═══ Material shown
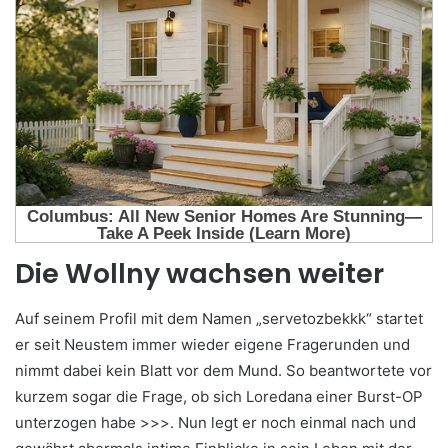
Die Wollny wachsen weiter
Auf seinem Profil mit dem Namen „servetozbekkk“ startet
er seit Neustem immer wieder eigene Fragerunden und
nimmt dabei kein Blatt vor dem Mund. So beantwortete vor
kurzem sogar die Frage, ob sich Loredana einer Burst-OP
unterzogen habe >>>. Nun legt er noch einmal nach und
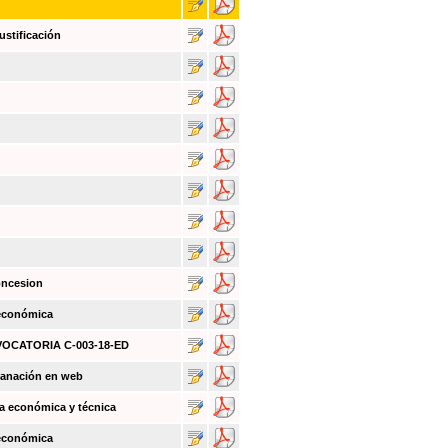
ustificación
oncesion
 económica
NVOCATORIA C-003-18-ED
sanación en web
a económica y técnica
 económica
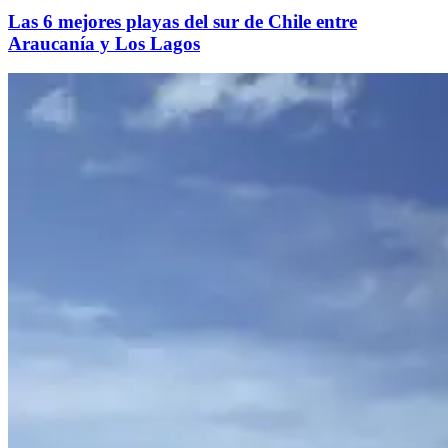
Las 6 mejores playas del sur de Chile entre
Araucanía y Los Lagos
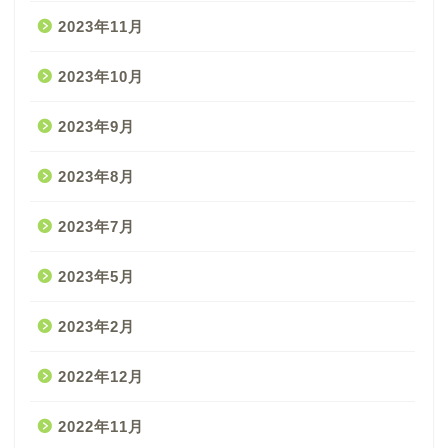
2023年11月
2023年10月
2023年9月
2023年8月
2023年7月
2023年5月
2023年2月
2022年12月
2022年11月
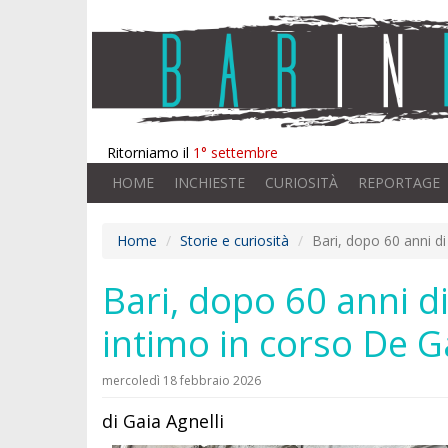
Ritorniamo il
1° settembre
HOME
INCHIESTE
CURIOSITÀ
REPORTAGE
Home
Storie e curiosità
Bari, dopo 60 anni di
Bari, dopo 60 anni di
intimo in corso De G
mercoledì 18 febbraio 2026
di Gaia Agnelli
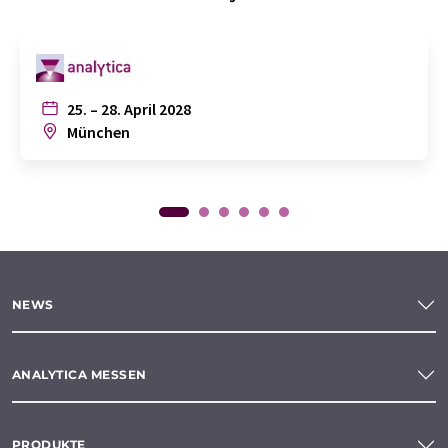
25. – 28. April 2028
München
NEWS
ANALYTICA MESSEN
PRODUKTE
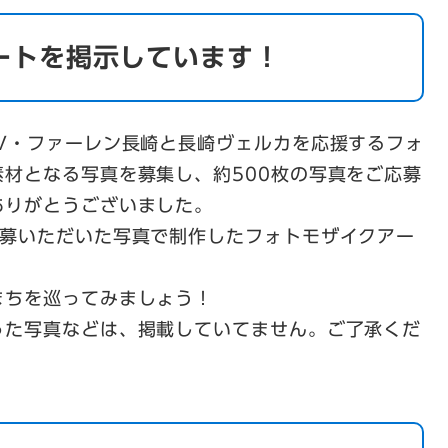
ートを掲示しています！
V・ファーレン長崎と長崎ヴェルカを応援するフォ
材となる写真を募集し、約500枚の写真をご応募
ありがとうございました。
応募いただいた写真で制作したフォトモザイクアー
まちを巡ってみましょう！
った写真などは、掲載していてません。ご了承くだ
══════
═══ Material shown
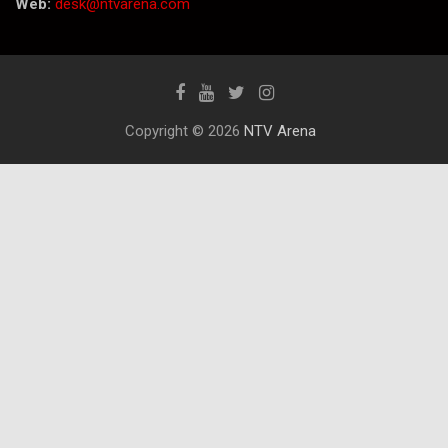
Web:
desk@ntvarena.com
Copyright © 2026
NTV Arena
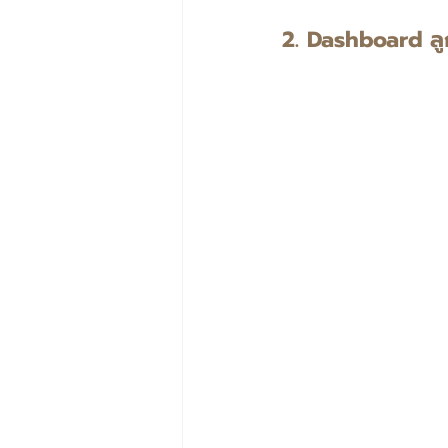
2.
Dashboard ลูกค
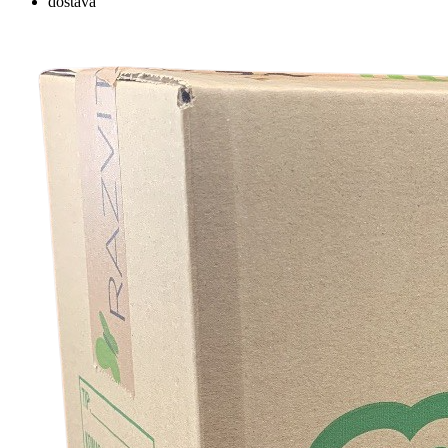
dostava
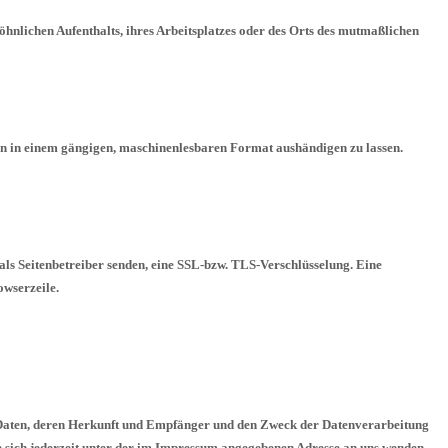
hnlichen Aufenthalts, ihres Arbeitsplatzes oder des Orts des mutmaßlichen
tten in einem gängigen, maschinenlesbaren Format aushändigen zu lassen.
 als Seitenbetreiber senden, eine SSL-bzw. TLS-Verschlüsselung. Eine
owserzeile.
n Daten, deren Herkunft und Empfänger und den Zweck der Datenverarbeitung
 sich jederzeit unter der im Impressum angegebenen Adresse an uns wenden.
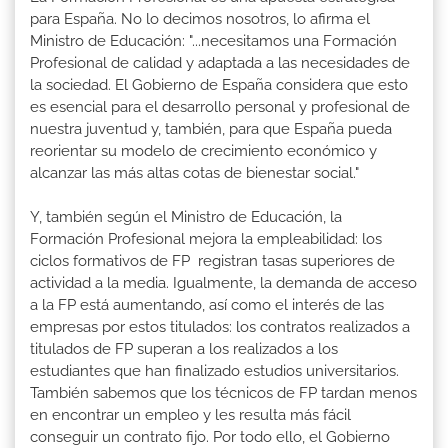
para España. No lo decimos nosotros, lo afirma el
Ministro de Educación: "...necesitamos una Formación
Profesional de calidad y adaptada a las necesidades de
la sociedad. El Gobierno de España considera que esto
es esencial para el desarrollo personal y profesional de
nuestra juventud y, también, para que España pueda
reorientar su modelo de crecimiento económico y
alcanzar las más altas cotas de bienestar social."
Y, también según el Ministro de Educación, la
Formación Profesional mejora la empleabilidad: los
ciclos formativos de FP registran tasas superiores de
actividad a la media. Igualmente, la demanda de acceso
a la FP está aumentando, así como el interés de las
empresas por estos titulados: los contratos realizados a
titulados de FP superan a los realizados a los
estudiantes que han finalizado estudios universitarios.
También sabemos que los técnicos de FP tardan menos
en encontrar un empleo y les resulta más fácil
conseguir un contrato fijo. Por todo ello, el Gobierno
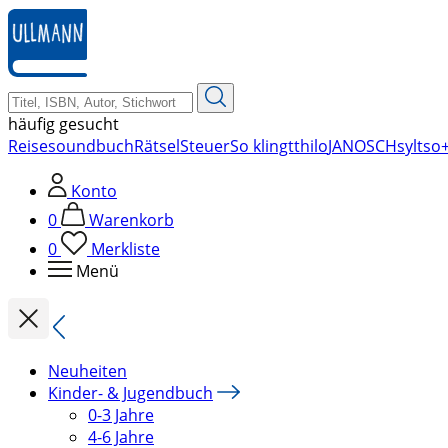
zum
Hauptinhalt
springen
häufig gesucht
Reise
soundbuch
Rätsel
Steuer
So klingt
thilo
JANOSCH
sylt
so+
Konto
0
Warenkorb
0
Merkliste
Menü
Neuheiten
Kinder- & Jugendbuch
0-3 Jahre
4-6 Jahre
══════
#### Work instructions
Taking the material above as a whole, how many of its lines contain "realizados"? The reply should be that number alone.

#### Solution for this exercise
2